╭─ INPUT DATA
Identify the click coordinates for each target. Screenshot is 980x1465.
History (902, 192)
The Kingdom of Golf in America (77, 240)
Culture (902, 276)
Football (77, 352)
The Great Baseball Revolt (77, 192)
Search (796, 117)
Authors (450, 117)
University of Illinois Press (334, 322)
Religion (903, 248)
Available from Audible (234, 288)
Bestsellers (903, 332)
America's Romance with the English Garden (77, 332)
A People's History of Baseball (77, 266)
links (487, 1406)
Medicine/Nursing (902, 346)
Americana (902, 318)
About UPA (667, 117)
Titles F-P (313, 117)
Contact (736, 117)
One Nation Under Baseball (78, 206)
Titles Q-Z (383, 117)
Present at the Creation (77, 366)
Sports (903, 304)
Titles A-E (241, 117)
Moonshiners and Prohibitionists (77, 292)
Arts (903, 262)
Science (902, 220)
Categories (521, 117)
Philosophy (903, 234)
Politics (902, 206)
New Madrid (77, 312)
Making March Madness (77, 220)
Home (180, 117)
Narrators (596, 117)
╰─
╭─ INPUT DATA
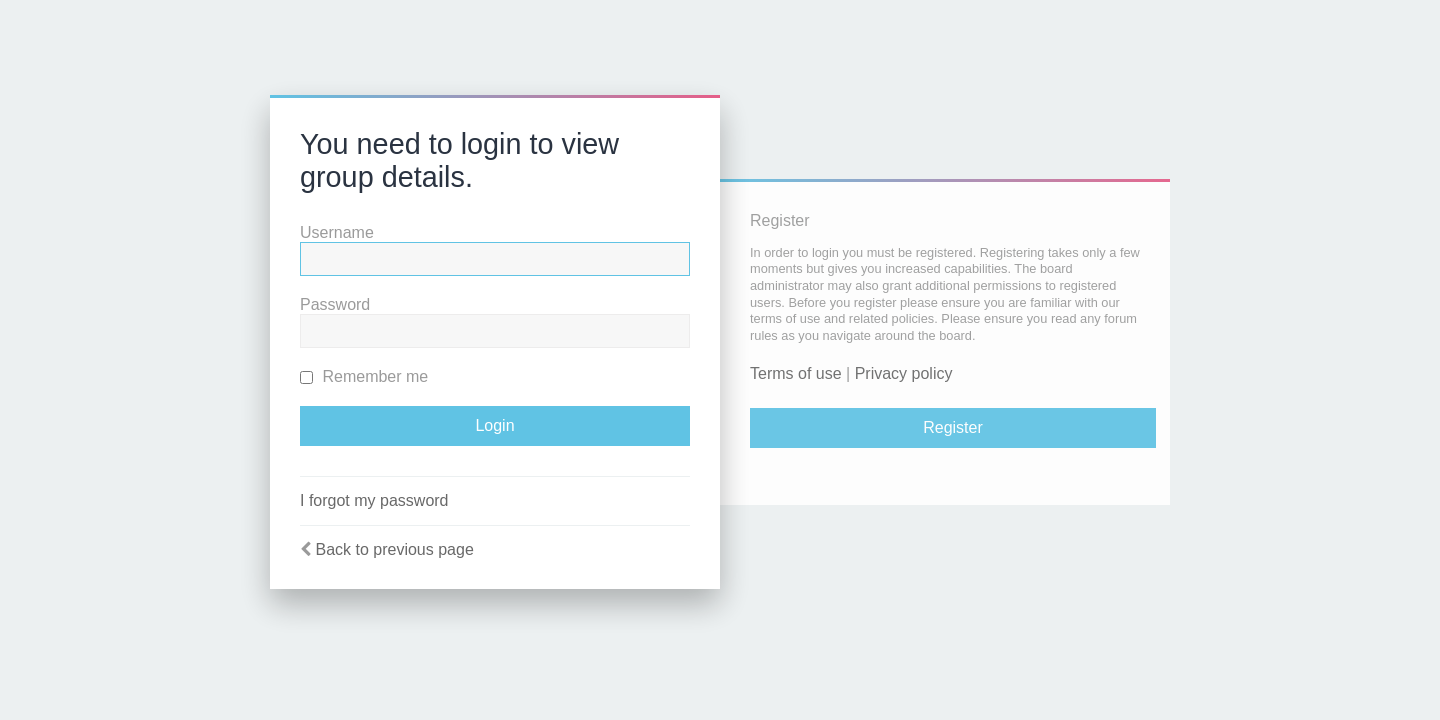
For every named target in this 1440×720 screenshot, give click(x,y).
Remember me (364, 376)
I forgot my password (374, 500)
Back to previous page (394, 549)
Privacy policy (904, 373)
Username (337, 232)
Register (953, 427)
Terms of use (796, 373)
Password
╰─
→ **YOUR TASK**: Could you return exactly the lines above from the line with "New Madrid (77, 312)" to the line with "Narrators (596, 117)", both included, and nothing else?

→ **THE COMPLETED TASK**:
New Madrid (77, 312)
Making March Madness (77, 220)
Home (180, 117)
Narrators (596, 117)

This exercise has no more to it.